_Data supplied_

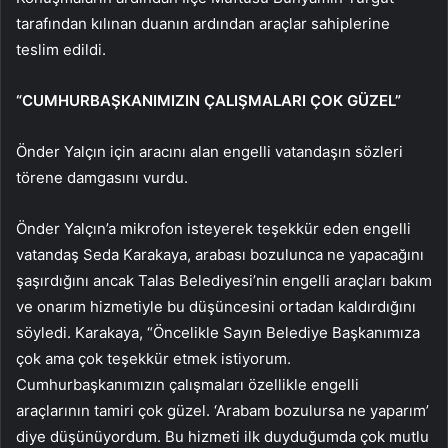
tarafından kılınan duanın ardından araçlar sahiplerine
teslim edildi.
“CUMHURBAŞKANIMIZIN ÇALIŞMALARI ÇOK GÜZEL”
Önder Yalçın için aracını alan engelli vatandaşın sözleri
törene damgasını vurdu.
Önder Yalçın’a mikrofon isteyerek teşekkür eden engelli
vatandaş Seda Karakaya, arabası bozulunca ne yapacağını
şaşırdığını ancak Talas Belediyesi’nin engelli araçları bakım
ve onarım hizmetiyle bu düşüncesini ortadan kaldırdığını
söyledi. Karakaya, “Öncelikle Sayın Belediye Başkanımıza
çok ama çok teşekkür etmek istiyorum.
Cumhurbaşkanımızın çalışmaları özellikle engelli
araçlarının tamiri çok güzel. ‘Arabam bozulursa ne yaparım’
diye düşünüyordum. Bu hizmeti ilk duyduğumda çok mutlu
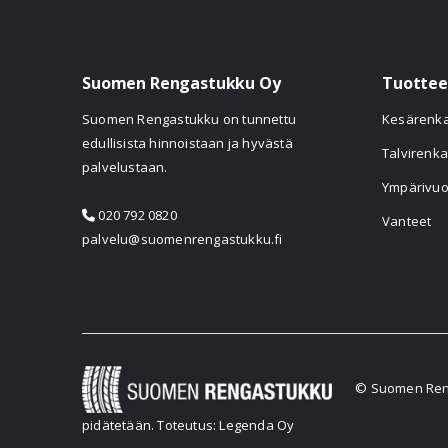
Suomen Rengastukku Oy
Tuottee
Suomen Rengastukku on tunnettu
Kesärenk
edullisista hinnoistaan ja hyvästä
Talvirenka
palvelustaan.
Ympärivuo
020 792 0820
Vanteet
palvelu@suomenrengastukku.fi
© Suomen Reng
pidätetään.
Toteutus: Legenda Oy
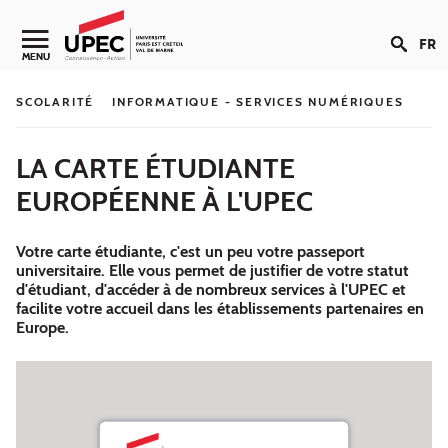
Aller au contenu
FR
Navigation secondaire
MENU
SCOLARITÉ
INFORMATIQUE - SERVICES NUMÉRIQUES
LA CARTE ÉTUDIANTE
EUROPÉENNE À L'UPEC
Votre carte étudiante, c'est un peu votre passeport
universitaire. Elle vous permet de justifier de votre statut
d'étudiant, d'accéder à de nombreux services à l'UPEC et
facilite votre accueil dans les établissements partenaires en
Europe.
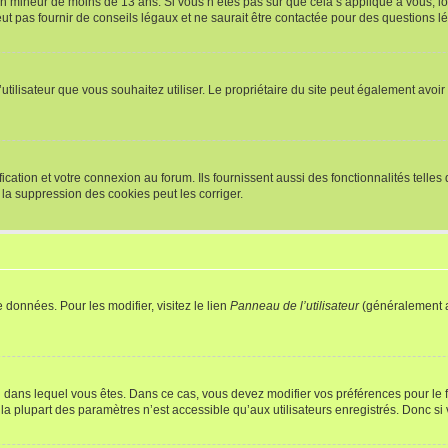
r un mineur de moins de 13 ans. Si vous n’êtes pas sûr que cela s’applique à vous, l
 pas fournir de conseils légaux et ne saurait être contactée pour des questions lég
m d’utilisateur que vous souhaitez utiliser. Le propriétaire du site peut également av
ation et votre connexion au forum. Ils fournissent aussi des fonctionnalités telles 
la suppression des cookies peut les corriger.
 données. Pour les modifier, visitez le lien
Panneau de l’utilisateur
(généralement a
elui dans lequel vous êtes. Dans ce cas, vous devez modifier vos préférences pour le
a plupart des paramètres n’est accessible qu’aux utilisateurs enregistrés. Donc si v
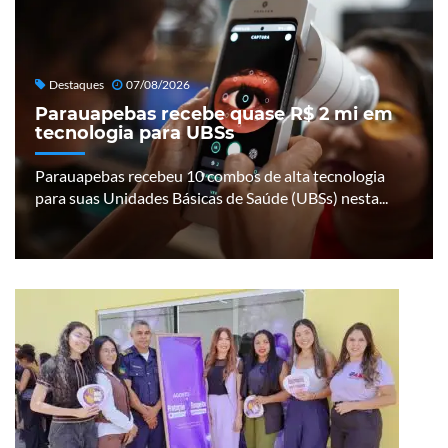
Destaques
07/08/2026
Parauapebas recebe quase R$ 2 mi em
tecnologia para UBSs
Parauapebas recebeu 10 combos de alta tecnologia
para suas Unidades Básicas de Saúde (UBSs) nesta...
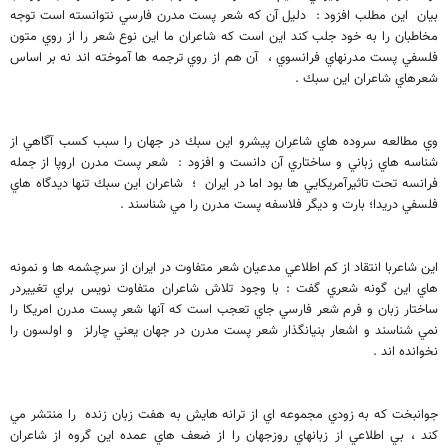
بيان اين مطلب افزود : دليل آن كه شعر پست مدرن فارسي نتوانسته است توجه
مخاطبان را به خود جلب كند اين است كه شاعران ما اين نوع شعر را از روي متون
فلسفي پست مدرنهاي فرانسوي ، آن هم از روي ترجمه ها آموخته اند نه بر اساس
شعرهاي شاعران اين سبك .
وي مطالعه سروده هاي شاعران پيشرو اين سبك در جهان را سبب كسب آگاهي از
شناسه هاي زباني و ساختاري آن دانست و افزود : شعر پست مدرن اروپا از جمله
فرانسه تحت تاثيرآمريكايي ها بود اما در ايران ؛ شاعران اين سبك تنها ديدگاه هاي
فلسفي دريدا؛ بارت و ديگر فلاسفه پست مدرن را مي شناسند .
اين شاعربا انتقاد از كم اطلاعي مدعيان شعر متفاوت در ايران از سرچشمه ها و نمونه
هاي اين گونه شعري گفت : با وجود تلاش شاعران متفاوت نويس براي تغييردر
ساختار زبان و فرم شعر فارسي جاي تعجب است كه آنها شعر پست مدرن امريكا را
نمي شناسند و اشعار بنيانگذار شعر پست مدرن در جهان يعني چارلز و اولسون را
نخوانده اند .
جوانبخت كه به زودي مجموعه اي از ترانه هايش به هفت زبان زنده را منتشر مي
كند ، بي اطلاعي از زبانهاي روزجهان را از ضعف هاي عمده اين گروه از شاعران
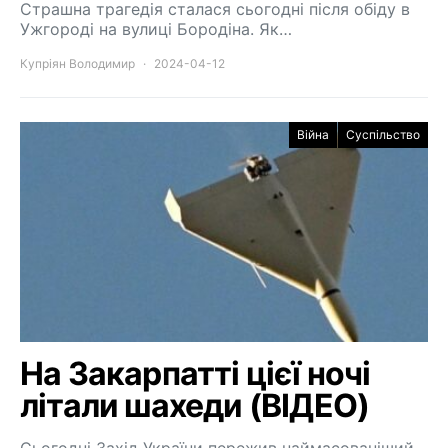
Страшна трагедія сталася сьогодні після обіду в
Ужгороді на вулиці Бородіна. Як…
Купріян Володимир
2024-04-12
Війна
Суспільство
На Закарпатті цієї ночі
літали шахеди (ВІДЕО)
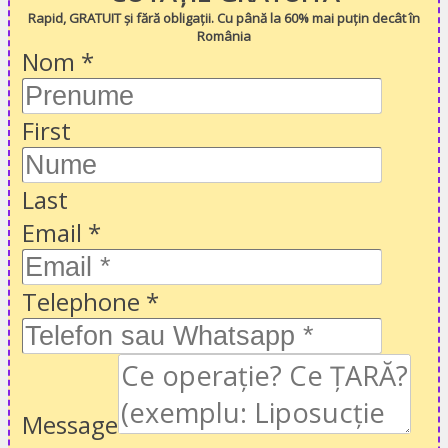
Rapid, GRATUIT și fără obligații. Cu până la 60% mai puțin decât în
România
Nom
*
First
Last
Email
*
Telephone
*
Message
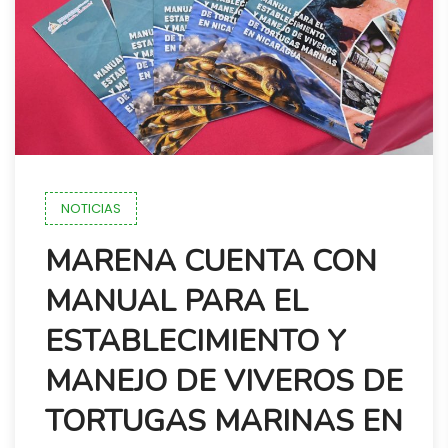
NOTICIAS
MARENA CUENTA CON
MANUAL PARA EL
ESTABLECIMIENTO Y
MANEJO DE VIVEROS DE
TORTUGAS MARINAS EN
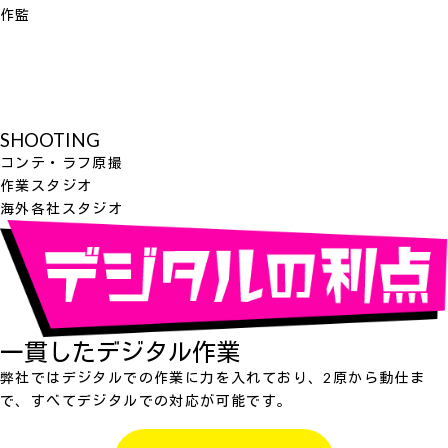
作監
SHOOTING
コンテ・ラフ原撮
作業スタジオ
海外各社スタジオ
一貫したデジタル作業
弊社ではデジタルでの作業に力を入れており、2原から動仕ま
で、すべてデジタルでの対応が可能です。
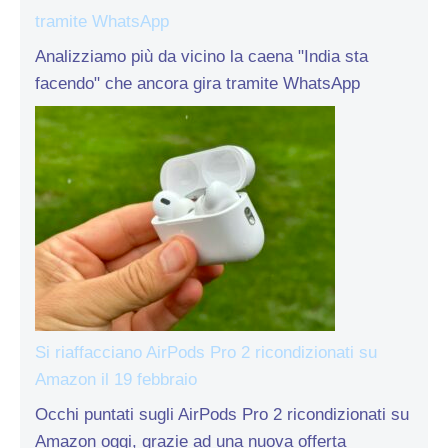
tramite WhatsApp
Analizziamo più da vicino la caena "India sta
facendo" che ancora gira tramite WhatsApp
Si riaffacciano AirPods Pro 2 ricondizionati su
Amazon il 19 febbraio
Occhi puntati sugli AirPods Pro 2 ricondizionati su
Amazon oggi, grazie ad una nuova offerta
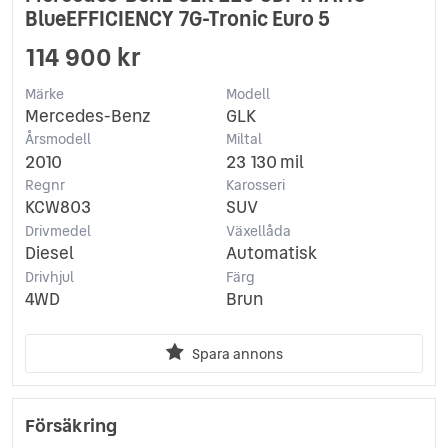
BlueEFFICIENCY 7G-Tronic Euro 5
114 900 kr
Märke
Modell
Mercedes-Benz
GLK
Årsmodell
Miltal
2010
23 130 mil
Regnr
Karosseri
KCW803
SUV
Drivmedel
Växellåda
Diesel
Automatisk
Drivhjul
Färg
4WD
Brun
Spara annons
Försäkring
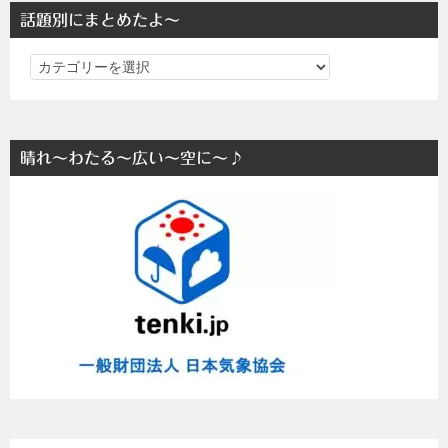
話題別にまとめたよ～
話
題
別
に
晴れ～わたる～広い～空に～♪
ま
と
め
た
よ
～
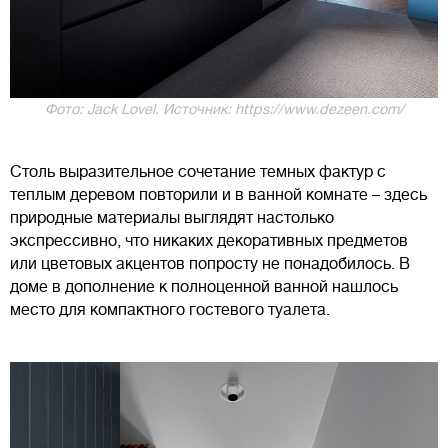
Фото: Jack Lovel. Источник: https://www.dezeen.com/
Столь выразительное сочетание темных фактур с
теплым деревом повторили и в ванной комнате – здесь
природные материалы выглядят настолько
экспрессивно, что никаких декоративных предметов
или цветовых акцентов попросту не понадобилось. В
доме в дополнение к полноценной ванной нашлось
место для компактного гостевого туалета.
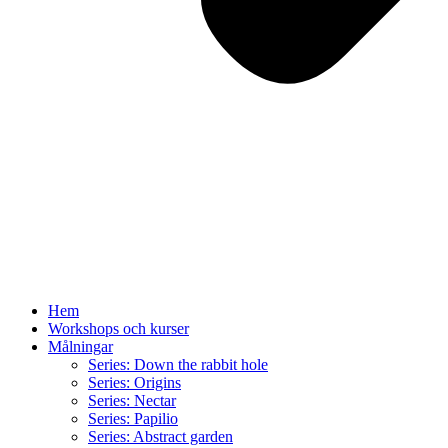
Hem
Workshops och kurser
Målningar
Series: Down the rabbit hole
Series: Origins
Series: Nectar
Series: Papilio
Series: Abstract garden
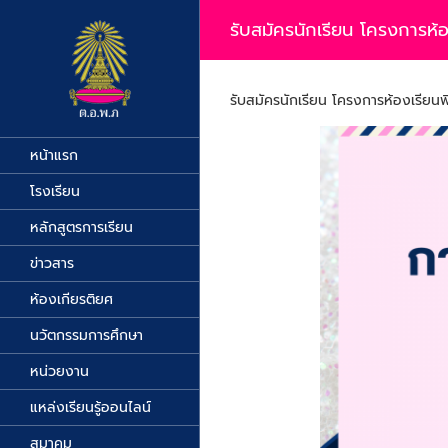
Skip
to
รับสมัครนักเรียน โครงการห
content
รับสมัครนักเรียน โครงการห้องเรียน
หน้าแรก
โรงเรียน
หลักสูตรการเรียน
ข่าวสาร
ห้องเกียรติยศ
นวัตกรรมการศึกษา
หน่วยงาน
แหล่งเรียนรู้ออนไลน์
สมาคม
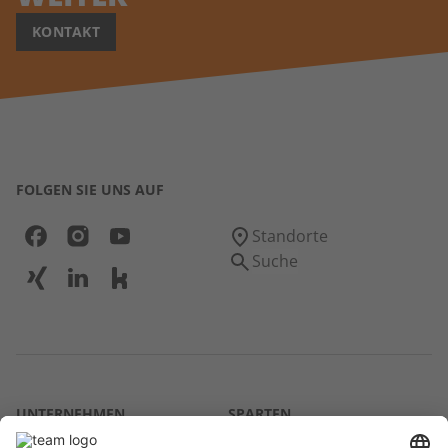
KONTAKT
FOLGEN SIE UNS AUF
Standorte
Suche
UNTERNEHMEN
SPARTEN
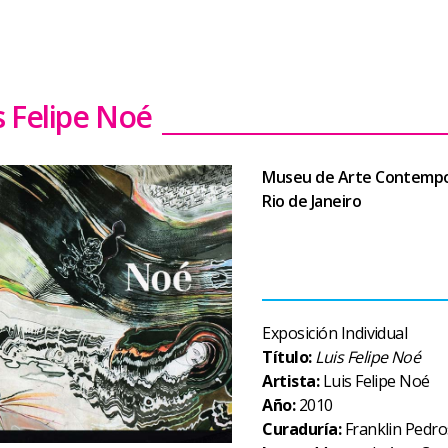
s Felipe Noé
Museu de Arte Contempo
Rio de Janeiro
Exposición Individual
Título:
Luis Felipe Noé
Artista:
Luis Felipe Noé
Año:
2010
Curaduría:
Franklin Pedr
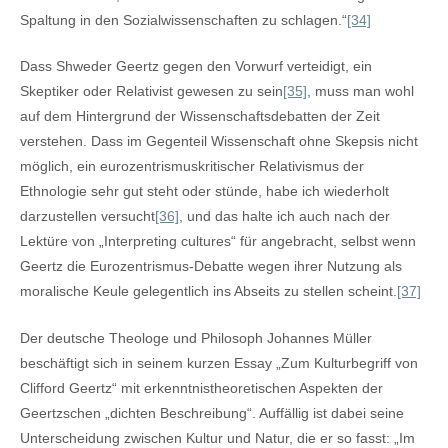
Spaltung in den Sozialwissenschaften zu schlagen.“
[34]
Dass Shweder Geertz gegen den Vorwurf verteidigt, ein
Skeptiker oder Relativist gewesen zu sein
[35]
, muss man wohl
auf dem Hintergrund der Wissenschaftsdebatten der Zeit
verstehen. Dass im Gegenteil Wissenschaft ohne Skepsis nicht
möglich, ein eurozentrismuskritischer Relativismus der
Ethnologie sehr gut steht oder stünde, habe ich wiederholt
darzustellen versucht
[36]
, und das halte ich auch nach der
Lektüre von „Interpreting cultures“ für angebracht, selbst wenn
Geertz die Eurozentrismus-Debatte wegen ihrer Nutzung als
moralische Keule gelegentlich ins Abseits zu stellen scheint.
[37]
Der deutsche Theologe und Philosoph Johannes Müller
beschäftigt sich in seinem kurzen Essay „Zum Kulturbegriff von
Clifford Geertz“ mit erkenntnistheoretischen Aspekten der
Geertzschen „dichten Beschreibung“. Auffällig ist dabei seine
Unterscheidung zwischen Kultur und Natur, die er so fasst: „Im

_What is required_
Output only the lines above from the one containing "para suas Unidades" to the one containing "شناسه هاي زباني", both included, exactly as written and with no pictures.

_Finished exercise_
para suas Unidades Básicas de Saúde (UBSs) nesta...
بيان اين مطلب افزود : دليل آن كه شعر پست مدرن فارسي نتوانسته است توجه
مخاطبان را به خود جلب كند اين است كه شاعران ما اين نوع شعر را از روي متون
فلسفي پست مدرنهاي فرانسوي ، آن هم از روي ترجمه ها آموخته اند نه بر اساس
شعرهاي شاعران اين سبك .
وي مطالعه سروده هاي شاعران پيشرو اين سبك در جهان را سبب كسب آگاهي از
شناسه هاي زباني و ساختاري آن دانست و افزود : شعر پست مدرن اروپا از جمله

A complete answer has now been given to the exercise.